Step 5: Rearrange terms. Bring all terms to one side. Since $A_{k}$ is arbitrary, its coefficient must be zero. $$ \left[ B'^{ij} \frac{\partial x^{k}}{\partial x'^{j}} - \frac{\partial x'^{i}}{\partial x^{m}} B^{mk} \right] A_{k} = 0 $$ Asian Hacked Ipcam Pack 076 Apr 2026
Step 6: Solve for $B'^{ij}$. Multiply both sides by $\frac{\partial x'^{j}}{\partial x^{k}}$ (summing over $j$) to isolate $B'^{ij}$: $$ B'^{ij} = \frac{\partial x'^{i}}{\partial x^{m}} \frac{\partial x'^{j}}{\partial x^{k}} B^{mk} $$ Fire Emblem: Engage Switch Nsp Xci Dlc Update Top
Since this holds for any $A_{k}$, the bracket must vanish: $$ B'^{ij} \frac{\partial x^{k}}{\partial x'^{j}} = \frac{\partial x'^{i}}{\partial x^{m}} B^{mk} $$
Step 2: Transform the relation in the primed system.
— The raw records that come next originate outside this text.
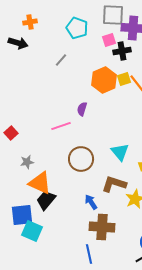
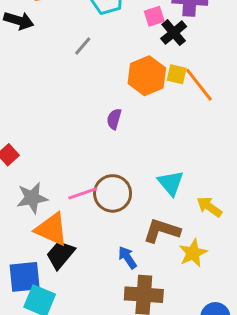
black cross: (122, 51) -> (174, 33), turned -30
yellow square: (124, 79) -> (177, 74), turned 32
pink line: (61, 126) -> (83, 193), moved
gray star: (27, 162) -> (32, 198), size x1.5

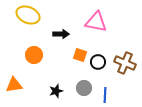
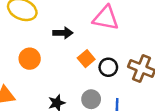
orange square: (80, 55) -> (86, 59), turned 32

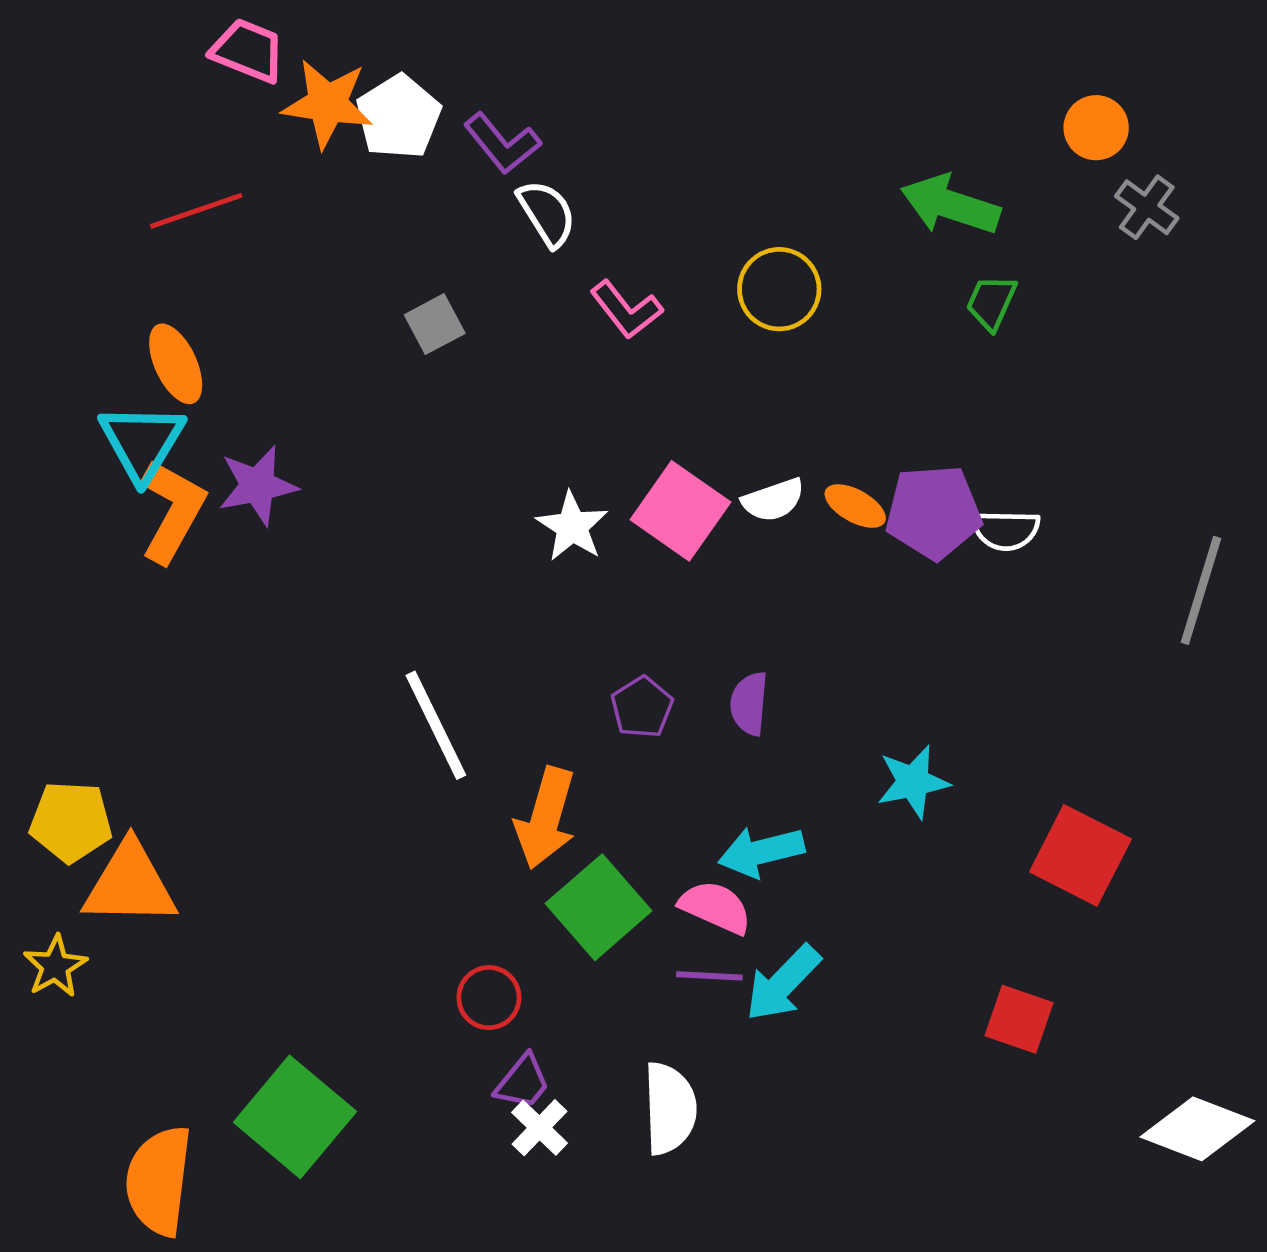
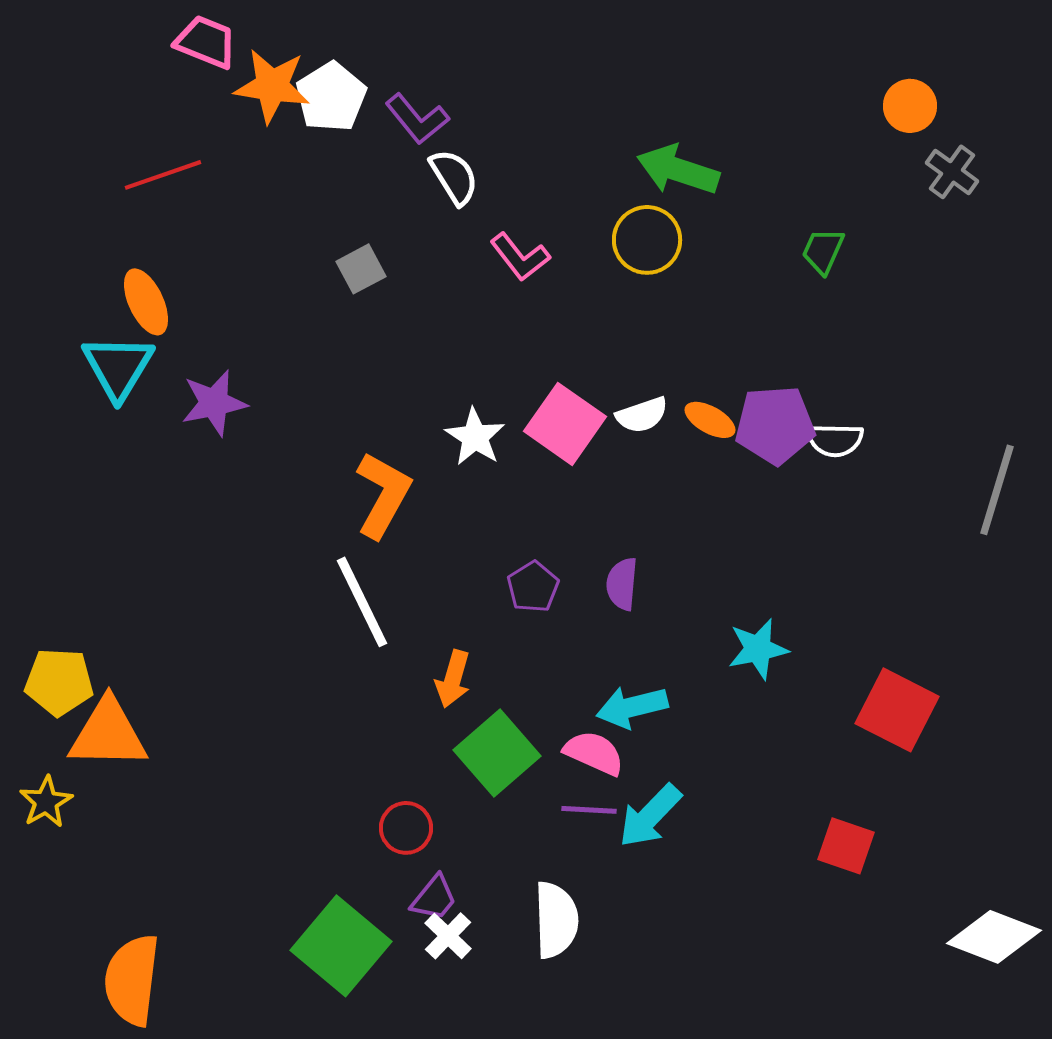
green arrow: (950, 205) -> (678, 170), moved
orange L-shape: (172, 511) -> (383, 495), moved
orange arrow: (546, 818) -> (453, 679), size x0.7
green square: (295, 1117) -> (341, 946), moved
The relation holds in the new coordinate system: $$ B'^{ij} A'_{j} = C'^{i} $$
Step 1: Write the transformation laws. Since $A_{j}$ is covariant and $C^{i}$ is contravariant: $$ A' {j} = \frac{\partial x^{k}}{\partial x'^{j}} A {k} $$ $$ C'^{i} = \frac{\partial x'^{i}}{\partial x^{m}} C^{m} $$
Step 3: Substitute the transformation laws. Substitute the expressions for $A' {j}$ and $C'^{i}$ into the relation: $$ B'^{ij} \left( \frac{\partial x^{k}}{\partial x'^{j}} A {k} \right) = \left( \frac{\partial x'^{i}}{\partial x^{m}} C^{m} \right) $$
Prove the "Quotient Rule" for tensors: If $A_{i}$ is known to be a covariant vector and the relation $B^{ij}A_{j} = C^{i}$ holds for arbitrary $A_{j}$, and $C^{i}$ transforms as a contravariant vector, prove that $B^{ij}$ is a contravariant tensor of rank 2.